Crash Team Racing: Nitro-Fueled Review: As Much Fun As It Ever Was
Crash Team Racing: Nitro-Fueled is as much fun as it ever was. Without beating around the bush here, Crash Team Racing is brighter, faster and even more infuriating than we remember – and that’s absolutely brilliant.
20 years of evolution has done the karting sub-genre the world of good, by modern standards the original Crash Team Racing looks… well like a game made in 1998. While still technically sound, the quality-of-life perks we take for granted nowadays were just not around.
The team behind Nitro-Fueled, Beenox Studios, have gone to great lengths to not only bring the game pulsing into modern times visually, but also improve upon the cult classic in other ways. Thankfully, the Activision owned studio have gone through the original with a fine-tooth comb and come out with one of the finest remasters of any game to date.
Let’s break it down; The first thing you’ll notice, is that this game is gorgeous. Each of the original 18 tracks, as well as 13 from Crash Nitro Kart are alive with atmosphere, dripping in distinct visceral colour palettes. So too, are the 26 racers, each with their own charms that will sate the appetites of old-hands but will delight new, younger players.
It’s worth noting here as well that each character comes loaded with their own unlockable skins (this is 2019, after all) and racer karts can be tweaked and twisted to your personal preference using a bevvy of palette-swaps. These are all unlocked through playing the game or by using in-game currency, so there’s no need to crack out the credit card and they add nothing to the game if you don’t want them to.
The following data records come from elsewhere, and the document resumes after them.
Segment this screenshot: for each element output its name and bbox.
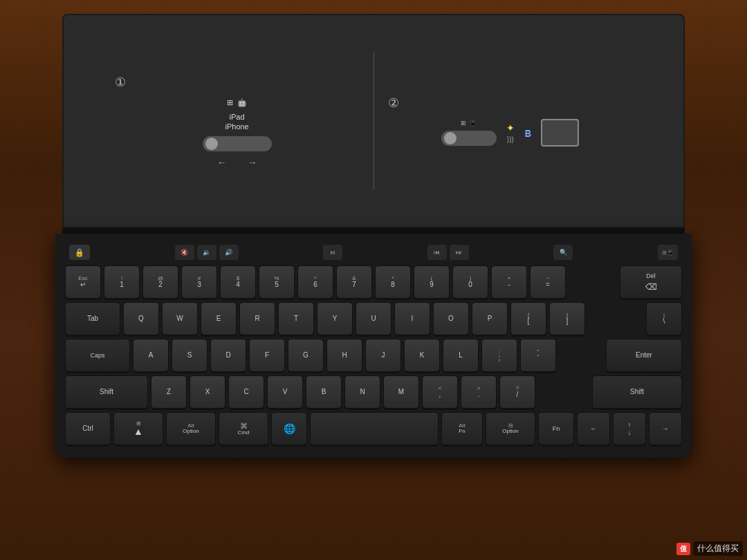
key-shift-left[interactable]: Shift: [65, 375, 148, 409]
key-z[interactable]: Z: [151, 375, 187, 409]
key-e[interactable]: E: [201, 302, 237, 335]
backspace-icon: ⌫: [645, 282, 657, 292]
vol-mute-key[interactable]: 🔇: [175, 245, 194, 260]
key-h[interactable]: H: [326, 339, 362, 372]
key-i[interactable]: I: [394, 302, 430, 335]
key-option-right[interactable]: ⊟ Option: [486, 412, 535, 445]
switch-diagram: ⊞ 🤖 iPad iPhone ← →: [203, 98, 272, 168]
key-slash[interactable]: ?/: [499, 375, 535, 409]
key-equals[interactable]: ~=: [530, 265, 566, 299]
key-ctrl[interactable]: Ctrl: [65, 412, 111, 445]
key-4[interactable]: $4: [220, 265, 256, 299]
key-shift-right[interactable]: Shift: [592, 375, 682, 409]
lock-key[interactable]: 🔒: [69, 245, 90, 260]
flash-icon: ✦: [506, 122, 515, 133]
key-7[interactable]: &7: [336, 265, 372, 299]
vol-down-key[interactable]: 🔉: [197, 245, 216, 260]
watermark-icon: 值: [676, 543, 690, 555]
key-2[interactable]: @2: [142, 265, 178, 299]
key-u[interactable]: U: [356, 302, 391, 335]
key-space[interactable]: [310, 412, 439, 445]
prev-track-key[interactable]: ⏮: [427, 245, 447, 260]
key-m[interactable]: M: [383, 375, 419, 409]
key-c[interactable]: C: [228, 375, 264, 409]
key-3[interactable]: #3: [181, 265, 217, 299]
key-escape[interactable]: Esc ↵: [65, 265, 101, 299]
home-row: Caps A S D F G H J K L :; "' Enter: [65, 339, 682, 372]
search-key[interactable]: 🔍: [553, 245, 573, 260]
key-g[interactable]: G: [288, 339, 324, 372]
vol-up-key[interactable]: 🔊: [219, 245, 239, 260]
key-t[interactable]: T: [278, 302, 314, 335]
key-o[interactable]: O: [433, 302, 469, 335]
key-w[interactable]: W: [162, 302, 198, 335]
key-delete[interactable]: Del ⌫: [620, 265, 682, 299]
key-r[interactable]: R: [239, 302, 275, 335]
play-pause-key[interactable]: ⏯: [323, 245, 342, 260]
iphone-label: iPhone: [225, 122, 248, 131]
right-arrow-icon: →: [248, 157, 257, 168]
key-f[interactable]: F: [249, 339, 285, 372]
os-icons: ⊞ 🤖: [227, 98, 247, 107]
windows-icon: ⊞: [227, 98, 233, 107]
key-cmd[interactable]: ⌘ Cmd: [219, 412, 268, 445]
key-v[interactable]: V: [267, 375, 303, 409]
key-left-bracket[interactable]: {[: [510, 302, 546, 335]
mode-switch-key[interactable]: ⊞📱: [658, 245, 678, 260]
key-y[interactable]: Y: [317, 302, 353, 335]
key-9[interactable]: (9: [414, 265, 450, 299]
key-6[interactable]: ^6: [297, 265, 333, 299]
key-s[interactable]: S: [172, 339, 208, 372]
key-8[interactable]: *8: [375, 265, 411, 299]
key-right-bracket[interactable]: }]: [549, 302, 585, 335]
bt-broadcast-icon: ))): [507, 136, 514, 143]
key-q[interactable]: Q: [123, 302, 159, 335]
switch-knob: [205, 138, 218, 150]
key-win-home[interactable]: ⊞ ▲: [113, 412, 163, 445]
key-j[interactable]: J: [365, 339, 401, 372]
key-caps-lock[interactable]: Caps: [65, 339, 130, 372]
key-alt-fn[interactable]: Alt Fn: [441, 412, 483, 445]
key-period[interactable]: >.: [461, 375, 497, 409]
ipad-label: iPad: [230, 113, 245, 121]
key-l[interactable]: L: [443, 339, 479, 372]
switch-bar-2: [441, 131, 497, 146]
key-0[interactable]: )0: [452, 265, 488, 299]
next-track-key[interactable]: ⏭: [450, 245, 469, 260]
switch-bar: [203, 136, 272, 151]
left-arrow-icon: ←: [217, 157, 227, 168]
key-globe[interactable]: 🌐: [271, 412, 307, 445]
tablet-icon: [541, 119, 579, 147]
key-d[interactable]: D: [210, 339, 246, 372]
qwerty-row: Tab Q W E R T Y U I O P {[ }] |\: [65, 302, 682, 335]
key-k[interactable]: K: [404, 339, 440, 372]
key-enter[interactable]: Enter: [606, 339, 682, 372]
step1-number: ①: [115, 75, 126, 90]
os-labels: iPad iPhone: [225, 113, 248, 131]
key-semicolon[interactable]: :;: [481, 339, 517, 372]
device-container: ① ⊞ 🤖 iPad iPhone ← →: [42, 14, 706, 458]
instruction-step-2: ② ⊞ 📱 ✦ ))) ʙ: [374, 95, 647, 147]
bt-pairing-arrows: ✦ ))): [506, 122, 515, 143]
keyboard-rows: Esc ↵ !1 @2 #3 $4 %5 ^6 &7 *8 (9 )0 +- ~…: [64, 265, 683, 445]
function-bar: 🔒 🔇 🔉 🔊 ⏯ ⏮ ⏭ 🔍 ⊞📱: [64, 242, 683, 265]
windows-icon-2: ⊞: [461, 120, 466, 127]
key-fn[interactable]: Fn: [538, 412, 574, 445]
key-n[interactable]: N: [344, 375, 380, 409]
key-comma[interactable]: <,: [422, 375, 458, 409]
bottom-row: Ctrl ⊞ ▲ Alt Option ⌘ Cmd 🌐 Alt Fn: [65, 412, 682, 445]
key-p[interactable]: P: [472, 302, 508, 335]
key-quote[interactable]: "': [520, 339, 556, 372]
key-right-arrow[interactable]: →: [649, 412, 682, 445]
key-5[interactable]: %5: [259, 265, 295, 299]
key-b[interactable]: B: [306, 375, 342, 409]
key-left-arrow[interactable]: ←: [577, 412, 610, 445]
key-up-down-arrows[interactable]: ↑ ↓: [613, 412, 646, 445]
key-minus[interactable]: +-: [491, 265, 527, 299]
key-tab[interactable]: Tab: [65, 302, 120, 335]
key-1[interactable]: !1: [104, 265, 140, 299]
key-x[interactable]: X: [190, 375, 225, 409]
key-a[interactable]: A: [133, 339, 169, 372]
key-backslash[interactable]: |\: [646, 302, 682, 335]
key-alt-option[interactable]: Alt Option: [166, 412, 216, 445]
Racing still feels deliciously frenetic and is genuinely incredibly challenging, even on medium difficulty. The speed of the game has been, if you’ll excuse the hack-job of a pun, nitro fueled, giving the game a whole new dimension of reflexes and kart management out on the tracks.
While it can certainly feel unfair with opponents getting an unjust amount of helpful powerups that always seem destined for your rear-end, or the rubber-banding issues that permeant each game, it all adds to the pulse-pounding action. It would be nice if sometimes it felt more weighted in favour of the player, but likely I just need to get better at those tricky turbo drifts.
The main meat of the original Crash Team Racing (outside the racing itself) was the Adventure mode, and that remains true in this mostly-faithful remake. You’ll still be out to beat the nefarious alien Nitros Oxide who’s hellbent on turning the planet into a parking lot unless Earth offers up her best go-kart racer, because the 90s was a lawless wasteland and plot justification happened at breakneck speed.
You’ll have to win a succession of races to progress through the game’s huge tally of 30 plus maps, occasionally doubling back for things like time trials and collectables.As you potter through the semi-open world doing your thing, you’ll periodically come up against an unfairly faster boss character sporting unlimited powerups.
This means you’re left with the luck of the draw on random power-ups to get you ahead which, depending on what the crates spit out, could leave you eating dust through no fault of your own.While frustrating – you will undoubtedly rage quit and quietly return to the challenge minutes later – it’s that adrenaline appeal that will draw you back time and again.
Of course, there’s always the option of bumping down the difficulty if you get REALLY stuck, but who wants to do that?As with most racing games, CTR:NF is easy to get get the hang of, but the learning curve is steep, especially for newcomers.
Even if you’re an old hand, you have to pay attention to the new way the karts handle and small nuances in the track redesigns will force you to re-assess your nostalgia. More than once I flew off the track at unexpected speed or was left snagged on a new polygon, stopped dead in my tracks as other racers whizzed by, being mocked by their avatars.
This will force you to approach tracks a little more cautiously at first until you’ve learned the new dynamics but it should help even the playing field for online racers, at least early in the game’s life.
Once you get out of Adventure there’s a smattering of single player races, head to head duels, last kart standing style game modes as well as the aforementioned online mode to get your teeth into and are all as you’d expect.
It’s nothing more or less than you’d want from the game and everything works as it should with minimum fuss.The added ability to play couch co-op means that Nitro-Fueled is breathing down the neck of Mario Kart for the first time in almost three decades as the kart racer of reckon, and that’s surely saying something considering they’re sharing platform space on Nintendo’s own console.
The one thing I was hoping Crash Team Racing: Nitro Fueled would be able to latch on to, and I’m very happy to say that it certainly does, is a ripping sense of fun the original harnessed so well. Beenox have done a stellar job of capturing the charm of the original and adding their own tweaks, which to be honest is just about everything fans could have asked of them.